The 1983 schedule, as graphically presented in expensive full page newspaper ads by Generation Rescue, included 4 DPT shots (yes, the old whole cell pertussis vaccine). Each of those shots included 25 micrograms of mercury.

It strikes this reader that the thimerosal exposure from 4 DPT shots, the amount in the 1983 schedule that supposedly only resulted in 1 in 10,000 kids having autism, should be a “low” exposure amount. If groups are going to point to 1983 as a safer schedule and point to the increases in thimerosal exposure in the 1990’s as the major sign of the “epidemic”, we should be able to take their word that the levels in 1983 were somehow safer.

Let’s look at that figure from the Price study again, shall we? I will highlight how many kids have “low exposure” (i.e. comparable to the 1983 vaccine schedule) to thimerosal. Again, click to enlarge if you wish.

By my eye, something approaching 50% of the kids in the study received the thimerosal exposure of the 1983 schedule. Certainly more than 25%. Those highlighted in red have the same thimerosal exposure as kids did in 1983, so they should have the same autism prevalence that SafeMinds and Generation Rescue claim for that time period: 1 in 10,000.

If that group has a prevalence of 1 in 10,000–or even anything significantly lower than the prevalence of those with higher thimerosal exposure– this study would have found it.

In other words, a thimerosal-induced epidemic of autism didn’t happen. Even using the logic that SafeMinds used to hypothesize it in the first place:that, somehow, the thimerosal exposures in 1983 resulted in a low autism prevalence.

Yes, this is far from rigorous. But, so is the logic that claims that increased thimerosal exposure led to an autism epidemic.

If we read further into the SafeMinds response, we see some of the confusion:

The study sample did not allow an examination of an exposed versus an unexposed group, or even a high versus a low exposed group, but rather the study mostly examined the effect of timing of exposure on autism rates. There were virtually no subjects who were unvaccinated and few who were truly less vaccinated; rather, the low exposed group was mostly just late relative to the higher exposed group, ie, those vaccinating on time.

SafeMinds seems to be assuming this is a study on the number of vaccines, not the amount of thimerosal. They also don’t appear to have read the study thoroughly enough to note that, yes, there is a large fraction who were “less vaccinated” and, more importantly to this study, a large fraction who had lower thimerosal exposures. As noted above, the low thimerosal exposures result from the fact that many of the children received thimerosal free vaccines.

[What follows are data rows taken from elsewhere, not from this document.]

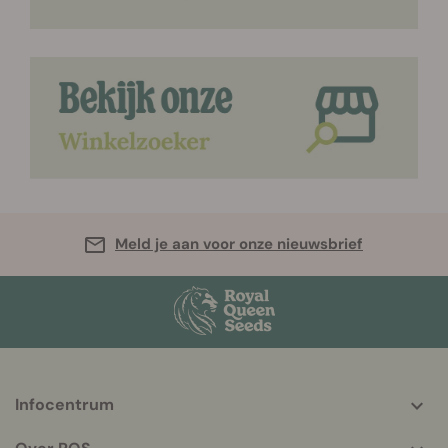
Meld je aan voor onze nieuwsbrief
Infocentrum
More
helpful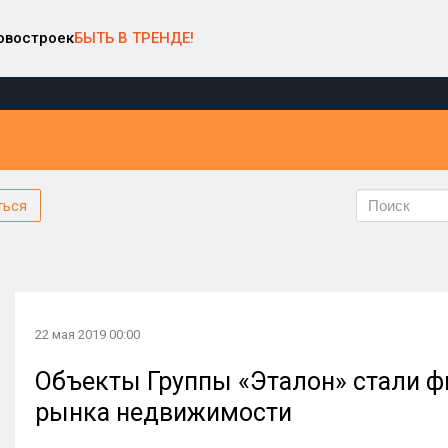
овостроек
БЫТЬ В ТРЕНДЕ!
ться
22 мая 2019 00:00
Объекты Группы «Эталон» стали 
рынка недвижимости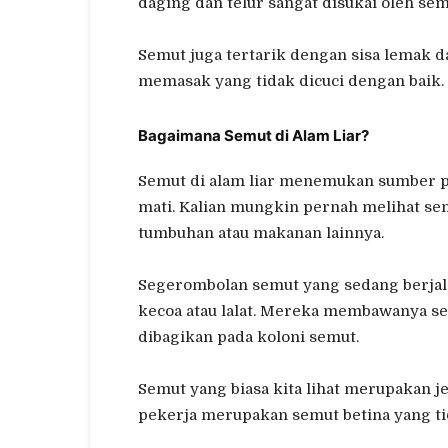
daging dan telur sangat disukai oleh sem
Semut juga tertarik dengan sisa lemak d
memasak yang tidak dicuci dengan baik.
Bagaimana Semut di Alam Liar?
Semut di alam liar menemukan sumber 
mati. Kalian mungkin pernah melihat s
tumbuhan atau makanan lainnya.
Segerombolan semut yang sedang berjal
kecoa atau lalat. Mereka membawanya s
dibagikan pada koloni semut.
Semut yang biasa kita lihat merupakan j
pekerja merupakan semut betina yang ti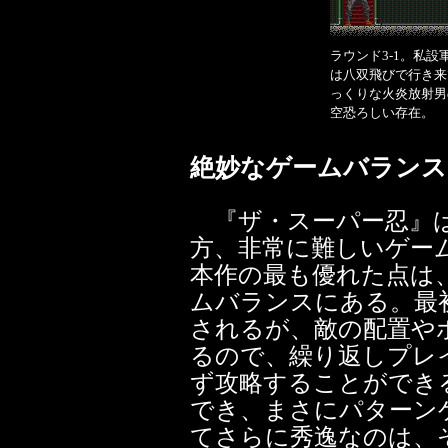
ラウンド3-1。私
は八双飛びで行き来
っくりな火炎放射男
空恐ろしい存在。
絶妙なゲームバランス
『ザ・スーパー忍』は
方、非常に難しいゲー
本作の最も優れた点は
ムバランスにある。最
されるが、敵の配置や
るので、繰り返しプレ
ず攻略することができ
でき、まさにパターン
てさらに秀逸なのは、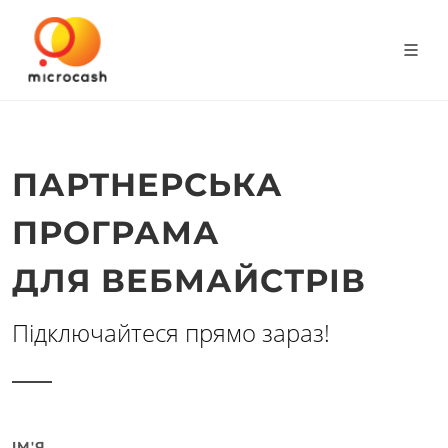
ПАРТНЕРСЬКА
ПРОГРАМА
ДЛЯ ВЕБМАЙСТРІВ
Підключайтеся прямо зараз!
ІМ'Я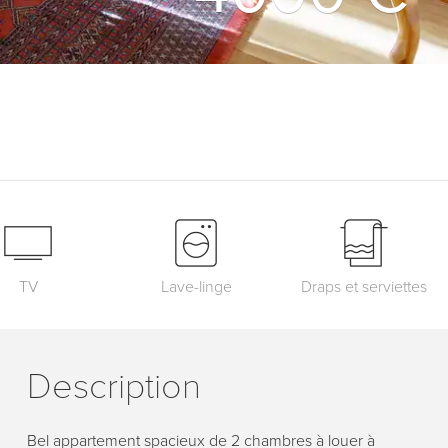
TV
Lave-linge
Draps et serviettes
Description
Bel appartement spacieux de 2 chambres à louer à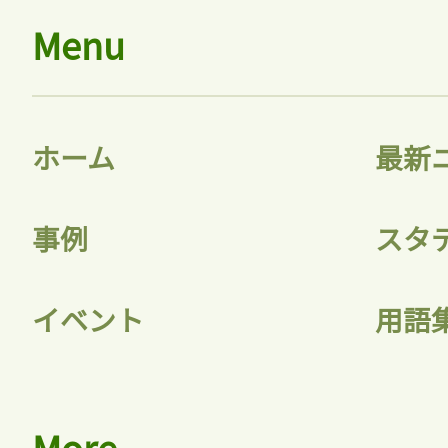
Menu
ホーム
最新
事例
スタ
イベント
用語
More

It is unfortunate that SafeMinds (and other groups like them) can not adapt to science as it comes out. Science which clearly shows that many of their hypotheses were wrong.

The Respectful Insolence blog also discusses some of the failings of the SafeMinds response.

Hannah Poling and the Pediatrics thimerosal study: two “big” stories with little press response

18 Sep

Two stories which are “big” news in some segments of the online autism community are the settlement amount for Hannah Poling and the recent study showing no link between autism and thimerosal in vaccines. While these have caused a fair amount of discussion on blogs (like this one), they didn’t generate that much press coverage.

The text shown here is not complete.